Dunia Dilanda Krisis Solar, RI Tak Gentar!
CNBCindonesia.com Jenis Media: News
Jakarta, CNBC Indonesia - Dunia dikabarkan sedang dialnda krisisnya pasokan bahan bakar minyak (BBM) jenis diesel atau solar. Salah satu contoh misalnya adalah Amerika Serikat (AS) yang saat ini hanya memiliki cadangan pasokan solar selama 25 hari.
Lantas dengan adanya krisis diesel atau solar tersebut, apakah akan berdampak besar bagi pasokan solar di Indonesia?
Direktur Eksekutif Reforminer Komaidi Notonegoro menilai dari sisi pasokan, Indonesia memang tidak akan terdampak signifikan. Pasalnya, produk utama yang dihasilkan dari kilang minyak RI salah satunya adalah jenis solar.
Namun dari segi harga, pemerintah perlu bersiap diri. Mengingat krisis solar global yang terjadi akan turut mengerek harga jual BBM tersebut baik di level internasional maupun di dalam negeri.
"Kalau harga di internasional naik tentu harga di dalam negeri juga ikut naik. Nanti ada urusannya di APBN karena ada yang sebagian disubsidi seperti bio solar kalau untuk ketahanan energi saya kira gak perlu dikhawatirkan," kata Komaidi dalam acara Energy Corner CNBC Indonesia, Senin (7/11/2022).
Menurut Komaidi hal tersebut terjadi lantaran pemerintah menggunakan acuan MOPS (Mean of Platts Singapore) untuk menentukan harga patokan BBM. Sementara MOPS sendiri dipengaruhi adanya supply and demand BBM global.
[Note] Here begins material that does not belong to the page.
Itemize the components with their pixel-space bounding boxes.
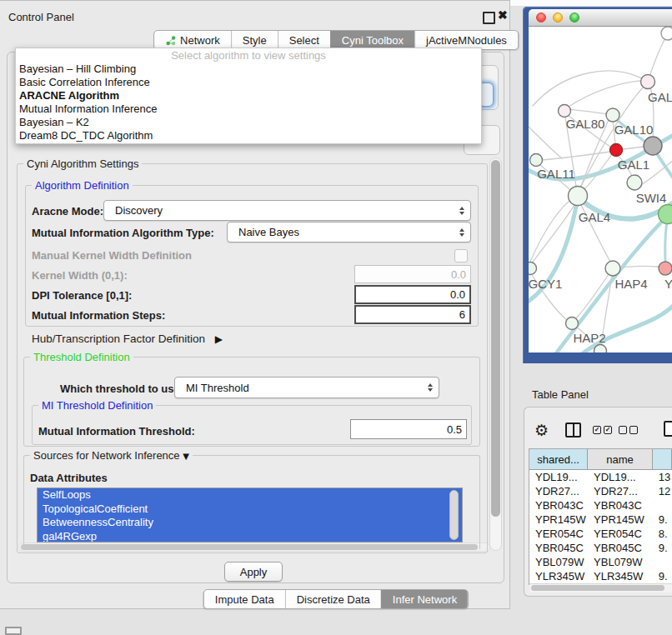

"Kalau permintaan meningkat dan MOPS juga meningkat, sementara selisih harganya akan jadi beban keuangan negara," katanya.
Oleh sebab itu, Komaidi meminta supaya subsidi solar di Anggaran Pendapatan dan Belanja Negara (APBN) dapat diantisipasi. Mengingat krisis solar global bakal berdampak pada harga jual BBM di dalam negeri.
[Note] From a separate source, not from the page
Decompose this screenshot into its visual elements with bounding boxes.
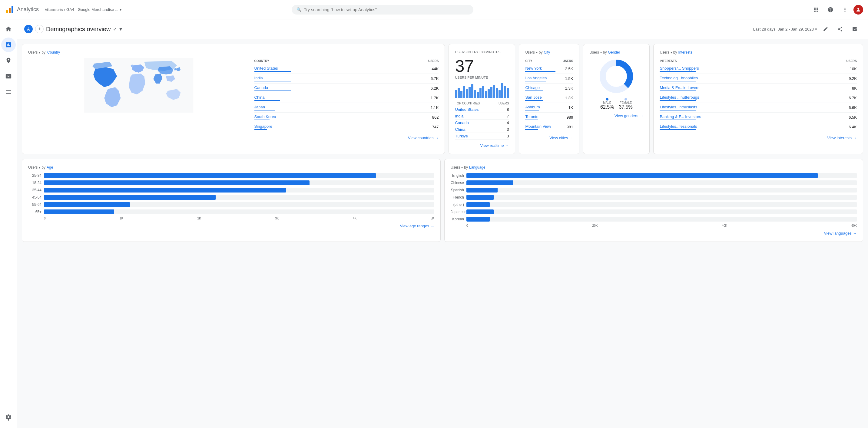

"Kalau suplai sendiri keamanannya sendiri saya kira gak perlu dikhawatirkan. Yang perlu diantisipasi adalah bagaimana risiko fiskal," ujarnya.
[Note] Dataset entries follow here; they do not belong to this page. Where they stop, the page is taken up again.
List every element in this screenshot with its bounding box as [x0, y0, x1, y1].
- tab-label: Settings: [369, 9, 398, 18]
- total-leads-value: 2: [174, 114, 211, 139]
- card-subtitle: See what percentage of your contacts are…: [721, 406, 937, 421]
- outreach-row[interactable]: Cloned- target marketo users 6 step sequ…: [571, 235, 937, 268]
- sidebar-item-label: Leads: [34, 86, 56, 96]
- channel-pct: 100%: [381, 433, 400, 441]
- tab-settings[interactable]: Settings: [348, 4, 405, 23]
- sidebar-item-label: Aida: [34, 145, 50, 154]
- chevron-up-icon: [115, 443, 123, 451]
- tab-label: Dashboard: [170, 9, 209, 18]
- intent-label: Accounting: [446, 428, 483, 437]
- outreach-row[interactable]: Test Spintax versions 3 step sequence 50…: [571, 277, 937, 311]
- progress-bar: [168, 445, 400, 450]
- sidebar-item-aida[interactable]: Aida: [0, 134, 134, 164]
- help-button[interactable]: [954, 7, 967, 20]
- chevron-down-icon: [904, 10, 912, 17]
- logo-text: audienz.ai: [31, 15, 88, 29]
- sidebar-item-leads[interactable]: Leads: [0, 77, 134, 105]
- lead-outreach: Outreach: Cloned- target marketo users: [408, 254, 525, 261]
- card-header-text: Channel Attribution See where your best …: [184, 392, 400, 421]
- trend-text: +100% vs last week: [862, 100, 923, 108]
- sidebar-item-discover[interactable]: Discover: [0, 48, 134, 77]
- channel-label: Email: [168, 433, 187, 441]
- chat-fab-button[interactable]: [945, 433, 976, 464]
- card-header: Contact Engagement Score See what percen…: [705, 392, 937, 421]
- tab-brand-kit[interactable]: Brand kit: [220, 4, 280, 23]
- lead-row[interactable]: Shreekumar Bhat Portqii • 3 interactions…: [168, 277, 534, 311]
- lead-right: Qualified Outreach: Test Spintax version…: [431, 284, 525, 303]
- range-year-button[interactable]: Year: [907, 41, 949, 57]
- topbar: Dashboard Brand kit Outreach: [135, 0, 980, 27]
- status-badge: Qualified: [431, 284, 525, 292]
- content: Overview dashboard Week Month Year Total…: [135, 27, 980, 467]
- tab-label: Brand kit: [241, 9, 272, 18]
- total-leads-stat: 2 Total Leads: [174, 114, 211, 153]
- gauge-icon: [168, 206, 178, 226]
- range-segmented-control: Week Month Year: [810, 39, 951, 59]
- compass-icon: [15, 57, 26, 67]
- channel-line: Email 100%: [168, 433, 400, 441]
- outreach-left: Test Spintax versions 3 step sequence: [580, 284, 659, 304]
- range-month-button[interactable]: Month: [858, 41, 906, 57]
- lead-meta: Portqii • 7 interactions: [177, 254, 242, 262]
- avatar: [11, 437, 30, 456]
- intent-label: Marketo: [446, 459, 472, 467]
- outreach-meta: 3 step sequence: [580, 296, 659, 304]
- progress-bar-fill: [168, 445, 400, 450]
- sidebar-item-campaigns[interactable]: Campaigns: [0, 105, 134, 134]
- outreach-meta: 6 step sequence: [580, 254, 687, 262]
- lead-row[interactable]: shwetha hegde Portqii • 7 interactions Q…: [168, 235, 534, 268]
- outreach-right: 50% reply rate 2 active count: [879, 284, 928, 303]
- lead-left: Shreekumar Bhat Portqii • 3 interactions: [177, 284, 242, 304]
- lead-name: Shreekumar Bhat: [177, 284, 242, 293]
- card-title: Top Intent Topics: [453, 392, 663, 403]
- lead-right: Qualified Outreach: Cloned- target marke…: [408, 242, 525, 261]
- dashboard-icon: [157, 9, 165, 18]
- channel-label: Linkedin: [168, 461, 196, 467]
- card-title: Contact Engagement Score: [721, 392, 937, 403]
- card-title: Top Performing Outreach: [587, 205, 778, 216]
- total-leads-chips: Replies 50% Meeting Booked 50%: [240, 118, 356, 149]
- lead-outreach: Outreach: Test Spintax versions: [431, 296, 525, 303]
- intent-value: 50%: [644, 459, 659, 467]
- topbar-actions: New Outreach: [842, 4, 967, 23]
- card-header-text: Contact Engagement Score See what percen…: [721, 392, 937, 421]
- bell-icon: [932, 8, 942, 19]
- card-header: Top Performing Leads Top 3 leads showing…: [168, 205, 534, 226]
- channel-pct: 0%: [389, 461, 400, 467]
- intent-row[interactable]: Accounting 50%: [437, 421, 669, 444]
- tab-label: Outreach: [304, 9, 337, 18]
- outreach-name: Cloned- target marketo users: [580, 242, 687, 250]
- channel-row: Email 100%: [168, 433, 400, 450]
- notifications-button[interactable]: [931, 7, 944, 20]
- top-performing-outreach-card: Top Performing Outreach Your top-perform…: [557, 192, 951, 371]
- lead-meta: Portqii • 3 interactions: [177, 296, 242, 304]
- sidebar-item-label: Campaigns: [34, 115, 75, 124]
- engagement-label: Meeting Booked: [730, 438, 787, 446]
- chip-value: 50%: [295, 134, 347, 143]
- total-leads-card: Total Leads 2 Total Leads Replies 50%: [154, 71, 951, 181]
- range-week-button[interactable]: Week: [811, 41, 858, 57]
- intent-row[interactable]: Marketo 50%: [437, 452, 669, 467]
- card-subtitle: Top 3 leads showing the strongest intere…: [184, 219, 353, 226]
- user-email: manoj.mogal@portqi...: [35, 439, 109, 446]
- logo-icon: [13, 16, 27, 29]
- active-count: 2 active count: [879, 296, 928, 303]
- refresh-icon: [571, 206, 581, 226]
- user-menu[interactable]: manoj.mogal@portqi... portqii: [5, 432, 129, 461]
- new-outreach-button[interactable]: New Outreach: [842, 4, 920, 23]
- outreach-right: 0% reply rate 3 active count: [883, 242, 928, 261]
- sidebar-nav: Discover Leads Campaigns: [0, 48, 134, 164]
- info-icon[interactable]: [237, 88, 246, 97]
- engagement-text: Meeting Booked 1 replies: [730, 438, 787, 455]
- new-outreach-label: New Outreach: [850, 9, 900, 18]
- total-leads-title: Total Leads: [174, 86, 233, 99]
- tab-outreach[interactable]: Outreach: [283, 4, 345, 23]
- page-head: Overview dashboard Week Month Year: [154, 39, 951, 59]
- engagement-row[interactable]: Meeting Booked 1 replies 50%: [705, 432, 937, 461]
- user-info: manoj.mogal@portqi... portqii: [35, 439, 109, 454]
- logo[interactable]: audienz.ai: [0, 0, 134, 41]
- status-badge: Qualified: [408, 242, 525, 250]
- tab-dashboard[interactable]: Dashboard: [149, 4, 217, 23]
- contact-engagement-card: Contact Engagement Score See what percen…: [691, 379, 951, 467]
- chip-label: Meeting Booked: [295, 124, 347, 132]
Anggota Dewan Energi Nasional (DEN) Satya Widya Yudha berharap supaya krisis pasokan yang terjadi di Amerika tidak berlangsung lama. Dengan begitu hal tersebut tidak berdampak pada harga jual solar di dalam negeri.
Menurut Satya, jika kenaikan solar dunia berlangsung lama dikhawatirkan akan terdapat migrasi dari pengguna solar subsidi ke non subsidi di dalam negeri. Apalagi, harga solar subsidi kini masih di banderol di level Rp 6.800 per liter.
Sementara solar non subsidi seperti dexlite dibanderol di level Rp 18.000 per liter. Artinya, ada perbedaan harga sekitar Rp 11.200 per liter.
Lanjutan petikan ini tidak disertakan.